Transcribed page contents:
= = = = =

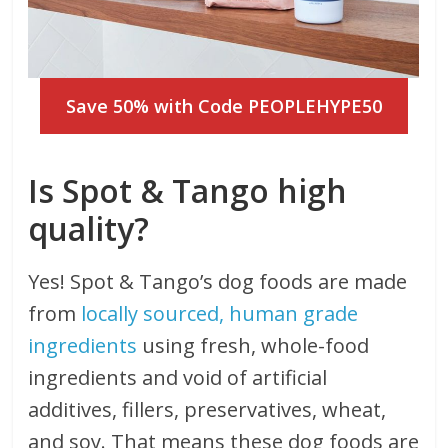
Save 50% with Code PEOPLEHYPE50
Is Spot & Tango high
quality?
Yes! Spot & Tango’s dog foods are made
from
locally sourced, human grade
ingredients
using fresh, whole-food
ingredients and void of artificial
additives, fillers, preservatives, wheat,
and soy. That means these dog foods are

= = = = =

### [Task directions]
The entries above should be written out in full, and any picture in them left out.

### [Response to the exercise]
Save 50% with Code PEOPLEHYPE50
Is Spot & Tango high
quality?
Yes! Spot & Tango’s dog foods are made
from
locally sourced, human grade
ingredients
using fresh, whole-food
ingredients and void of artificial
additives, fillers, preservatives, wheat,
and soy. That means these dog foods are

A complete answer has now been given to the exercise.